Reputation: 28427
I have a dataframe df
that contains a couple of columns, but the only relevant ones are given below.
node | precedingWord
-------------------------
A-bom de
A-bom die
A-bom de
A-bom een
A-bom n
A-bom de
acroniem het
acroniem t
acroniem het
acroniem n
acroniem een
act de
act het
act die
act dat
act t
act n
I'd like to use these values to make a count of the precedingWords per node, but with subcategories. For instance: one column to add values to that is titled neuter
, another non-neuter
and a last one rest
. neuter
would contain all values for which precedingWord is one of these values: t
,het
, dat
. non-neuter
would contain de
and die,
and rest
would contain everything that doesn't belong into neuter
or non-neuter
. (It would be nice if this could be dynamic, in other words that rest
uses some sort of reversed variable that is used for neuter and non-neuter. Or which simply subtracts the values in neuter and non-neuter from the length of rows with that node.)

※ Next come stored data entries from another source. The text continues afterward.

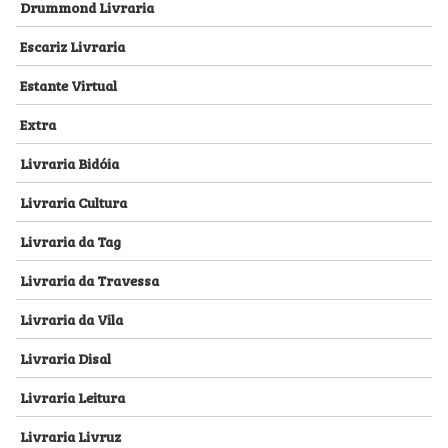
Drummond Livraria
Escariz Livraria
Estante Virtual
Extra
Livraria Bidóia
Livraria Cultura
Livraria da Tag
Livraria da Travessa
Livraria da Vila
Livraria Disal
Livraria Leitura
Livraria Livruz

Example output (in a new dataframe, let's say freqDf
, would look like this:
node | neuter | nonNeuter | rest
-----------------------------------------
A-bom 0 4 2
acroniem 3 0 2
act 3 2 1
To create freqDf$node, I can do this:
freqDf<- data.frame(node = unique(df$node), stringsAsFactors = FALSE)
But that's already all I got; I don't know how to continue. I figured I could do something like this, but unfortunately the ++
operator doesn't work as I had hoped.
freqDf$neuter[grep("dat|het|t", df$precedingWord, perl=TRUE)] <- ++
freqDf$nonNeuter[grep("de|die", df$precedingWord, perl=TRUE)] <- ++
e <- table(df$Node)
freqDf$rest <- as.numeric(e - freqDf$neuter - freqDf$nonNeuter)
Also, this won't work for each node individually. I need some sort of loop that automatically runs for each different value in freqDf$node
.
Upvotes: 2
Views: 1126
Reputation: 7830
One way is to replace the values by their categories and then use the table
function to generate the frequecies.
neuter <- c("t", "het", "dat")
non.neuter <- c("de", "die")
df$precedingWord[df$precedingWord %in% neuter] <- "neuter"
df$precedingWord[df$precedingWord %in% non.neuter] <- "non.neuter"
df$precedingWord[!df$precedingWord %in% c(neuter, non.neuter)] <- "rest"
table(df)
precedingWord
node neuter non.neuter rest
A-bom 0 4 2
acroniem 3 0 2
act 3 2 1
But I'm sure there is a better solution with the dplyr package for example.
EDIT : Maybe something like that : (It dont overwrite your "precedingWord" column but add a new "gender" one)
library(dplyr)
df %>%
mutate(gender = ifelse(!precedingWord %in% c(neuter, non.neuter), "rest",
ifelse(precedingWord %in% neuter, "neuter", "non.neuter"))) %>%
count(node, gender)
Source: local data frame [7 x 3]
Groups: node
node gender n
1 A-bom non.neuter 4
2 A-bom rest 2
3 acroniem neuter 3
4 acroniem rest 2
5 act neuter 3
6 act non.neuter 2
7 act rest 1
# And if you want the same output you put in your question, you can use table
df2 <- mutate(df, gender = ifelse(!precedingWord %in% c(neuter, non.neuter), "rest",
ifelse(precedingWord %in% neuter, "neuter", "non.neuter")))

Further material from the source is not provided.